Еще больше, чем самый спектакль, привлекали к себе внимание постановщиков и декораторов интермедии между актами. В феррарских представлениях комедий Плавта и Теренция на интермедии обращалось особое внимание. Их обставляли необыкновенно пышно. При одной из постановок «Шкатулки» Ариосто там была показана мореска[42], изображающая пляску пьяных поваров, которые колотили палками по кастрюлям, подвешенным у них к поясам, под соответствующую музыку. Там же была показана интермедия, сопровождавшая представление «Подмененных». Вулкан со своими циклопами ковал стрелы под аккомпанемент флейт, молотов и прикрепленных к ногам колокольцев. Потом они раздували мехи и танцевали мореску под звон молотов. Подобные интермедии разыгрывались и в Урбино.

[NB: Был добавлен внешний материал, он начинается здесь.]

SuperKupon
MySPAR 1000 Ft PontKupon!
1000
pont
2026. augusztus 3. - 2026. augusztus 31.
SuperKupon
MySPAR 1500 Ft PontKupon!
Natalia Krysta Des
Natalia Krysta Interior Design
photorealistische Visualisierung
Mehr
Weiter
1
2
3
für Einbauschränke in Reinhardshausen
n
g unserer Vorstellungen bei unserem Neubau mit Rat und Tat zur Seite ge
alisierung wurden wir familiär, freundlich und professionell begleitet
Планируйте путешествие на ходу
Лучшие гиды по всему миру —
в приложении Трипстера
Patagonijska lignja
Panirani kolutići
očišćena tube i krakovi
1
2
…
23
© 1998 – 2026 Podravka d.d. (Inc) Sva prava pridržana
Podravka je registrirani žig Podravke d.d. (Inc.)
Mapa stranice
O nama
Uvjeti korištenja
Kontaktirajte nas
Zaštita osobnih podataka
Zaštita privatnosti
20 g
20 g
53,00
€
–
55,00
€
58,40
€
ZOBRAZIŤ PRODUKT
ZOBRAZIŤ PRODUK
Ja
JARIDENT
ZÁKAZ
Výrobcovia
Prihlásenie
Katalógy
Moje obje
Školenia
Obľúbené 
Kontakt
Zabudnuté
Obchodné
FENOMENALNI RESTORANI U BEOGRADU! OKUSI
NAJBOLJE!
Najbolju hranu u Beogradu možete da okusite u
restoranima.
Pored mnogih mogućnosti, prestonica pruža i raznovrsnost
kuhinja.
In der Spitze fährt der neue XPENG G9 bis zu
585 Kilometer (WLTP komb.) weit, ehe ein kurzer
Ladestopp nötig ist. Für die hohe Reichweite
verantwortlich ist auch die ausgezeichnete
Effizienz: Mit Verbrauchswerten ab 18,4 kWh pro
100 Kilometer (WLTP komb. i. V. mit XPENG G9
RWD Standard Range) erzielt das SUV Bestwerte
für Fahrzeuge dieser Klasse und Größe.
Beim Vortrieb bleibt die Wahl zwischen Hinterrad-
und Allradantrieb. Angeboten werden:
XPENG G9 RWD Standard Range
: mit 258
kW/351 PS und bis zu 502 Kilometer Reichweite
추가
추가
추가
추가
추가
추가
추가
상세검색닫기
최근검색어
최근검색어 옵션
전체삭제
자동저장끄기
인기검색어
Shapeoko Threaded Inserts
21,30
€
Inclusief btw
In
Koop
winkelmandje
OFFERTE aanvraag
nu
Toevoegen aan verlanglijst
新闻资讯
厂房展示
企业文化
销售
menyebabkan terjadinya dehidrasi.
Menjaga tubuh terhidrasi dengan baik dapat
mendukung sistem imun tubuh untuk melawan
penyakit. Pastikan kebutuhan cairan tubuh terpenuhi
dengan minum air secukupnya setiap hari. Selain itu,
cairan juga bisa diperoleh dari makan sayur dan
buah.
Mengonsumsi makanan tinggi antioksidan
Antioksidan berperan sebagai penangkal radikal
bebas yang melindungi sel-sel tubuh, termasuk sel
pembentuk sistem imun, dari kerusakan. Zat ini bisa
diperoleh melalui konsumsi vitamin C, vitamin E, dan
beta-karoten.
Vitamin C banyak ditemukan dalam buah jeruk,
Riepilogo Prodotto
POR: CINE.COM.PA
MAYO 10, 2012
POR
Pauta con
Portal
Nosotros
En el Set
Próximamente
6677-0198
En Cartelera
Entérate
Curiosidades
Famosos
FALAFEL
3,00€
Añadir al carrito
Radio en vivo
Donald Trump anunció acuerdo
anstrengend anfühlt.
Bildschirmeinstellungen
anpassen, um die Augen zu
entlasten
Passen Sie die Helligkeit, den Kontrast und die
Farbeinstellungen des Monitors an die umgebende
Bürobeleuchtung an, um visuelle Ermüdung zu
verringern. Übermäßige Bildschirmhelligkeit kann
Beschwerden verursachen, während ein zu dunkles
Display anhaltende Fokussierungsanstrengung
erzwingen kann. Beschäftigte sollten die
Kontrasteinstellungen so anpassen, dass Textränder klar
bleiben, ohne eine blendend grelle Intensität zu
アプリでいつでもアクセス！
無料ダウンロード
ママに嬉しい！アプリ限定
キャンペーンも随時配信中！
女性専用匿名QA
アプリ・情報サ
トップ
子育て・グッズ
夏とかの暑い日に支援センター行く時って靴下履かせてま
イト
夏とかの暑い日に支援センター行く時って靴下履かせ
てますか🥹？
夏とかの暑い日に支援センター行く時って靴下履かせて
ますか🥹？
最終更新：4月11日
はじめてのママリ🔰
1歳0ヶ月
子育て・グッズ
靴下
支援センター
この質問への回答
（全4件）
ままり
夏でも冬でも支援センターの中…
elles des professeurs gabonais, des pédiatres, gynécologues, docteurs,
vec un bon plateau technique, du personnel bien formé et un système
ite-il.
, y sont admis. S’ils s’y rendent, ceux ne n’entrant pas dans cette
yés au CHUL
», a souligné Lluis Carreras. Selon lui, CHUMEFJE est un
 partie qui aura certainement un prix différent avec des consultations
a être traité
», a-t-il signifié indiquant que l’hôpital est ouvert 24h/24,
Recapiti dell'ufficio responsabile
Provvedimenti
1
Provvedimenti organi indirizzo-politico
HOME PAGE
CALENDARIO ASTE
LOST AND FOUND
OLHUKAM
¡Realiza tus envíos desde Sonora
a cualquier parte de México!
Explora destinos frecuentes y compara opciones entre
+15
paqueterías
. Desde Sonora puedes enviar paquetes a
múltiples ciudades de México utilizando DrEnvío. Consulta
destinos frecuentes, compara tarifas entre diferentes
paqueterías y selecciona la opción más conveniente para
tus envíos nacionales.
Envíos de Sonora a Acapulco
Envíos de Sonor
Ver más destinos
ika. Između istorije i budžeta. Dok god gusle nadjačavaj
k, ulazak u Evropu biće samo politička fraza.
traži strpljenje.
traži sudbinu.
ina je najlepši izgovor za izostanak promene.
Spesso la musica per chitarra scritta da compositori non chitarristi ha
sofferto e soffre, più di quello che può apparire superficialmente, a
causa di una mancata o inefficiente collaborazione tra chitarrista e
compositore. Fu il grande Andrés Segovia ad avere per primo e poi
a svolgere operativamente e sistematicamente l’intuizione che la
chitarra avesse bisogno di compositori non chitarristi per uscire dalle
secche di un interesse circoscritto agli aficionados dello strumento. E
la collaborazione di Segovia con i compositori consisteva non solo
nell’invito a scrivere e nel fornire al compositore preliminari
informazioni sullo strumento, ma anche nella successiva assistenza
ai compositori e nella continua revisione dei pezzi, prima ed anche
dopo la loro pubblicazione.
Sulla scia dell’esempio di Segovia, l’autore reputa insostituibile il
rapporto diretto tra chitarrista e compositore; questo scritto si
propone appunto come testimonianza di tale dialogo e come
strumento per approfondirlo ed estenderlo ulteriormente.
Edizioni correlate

Феррарские оформления сцены в постановках Серлио были хорошо известны Ариосто, который принимал в них ближайшее участие. Он сохранил о них яркое, пластическое воспоминание, нашедшее себе место в «Неистовом Роланде» (XXXII, 80):
Вот занавес упал. Средь тысячи светилен
Полна картин и статуй, арок и громад
Предстала сцена, золотом сверкая.
Конечно, бедным комедиантам нечего было и думать конкурировать с этими достижениями, но нужно было показать публике, что если их сцена и не освещается тысячами светилен и не сверкает золотом, то в ее оформлении есть некая закономерность и художественный вкус. Все было скромно, но все к месту. Формы и приемы заимствовались отовсюду, но не механически, а осмысленно. Помогали примеры и любительских постановок, и фарса, и площадных показов.
У любителей, из фарсов, и из площадных выступлений был прежде всего заимствован принцип единства места. Это подсказывалось и сюжетами сценариев, пришедших к комедиантам от Плавта и Теренция через «ученую комедию». В поздних неаполитанских сценариях мы встречаем перемены обстановки, и в акварелях, сопровождающих сценарии собрания Корсини, мы находим декорации, если не меняющиеся, то во всяком случае отступающие от общего декоративного канона комедии дель арте. А канон таков: сцена всегда представляет улицу и площадь, два дома в глубине, справа и слева, между ними задник с несколькими пролетами, по бокам сцены — кулисы. Действие развертывается перед домами, на балконах, в лодках. Комнаты обыгрывались только через окна, выходившие на сцену. Окна, как и лодки, играли очень большую роль. Около них и через них проходили важные моменты сюжета. Дома, находившиеся на сцене, сценарии обычно отводили старикам, у каждого из которых были сыновья, дочери, слуги. Отношения между действующими лицами в самых разнообразных комбинациях вкладывались в сюжет сценария.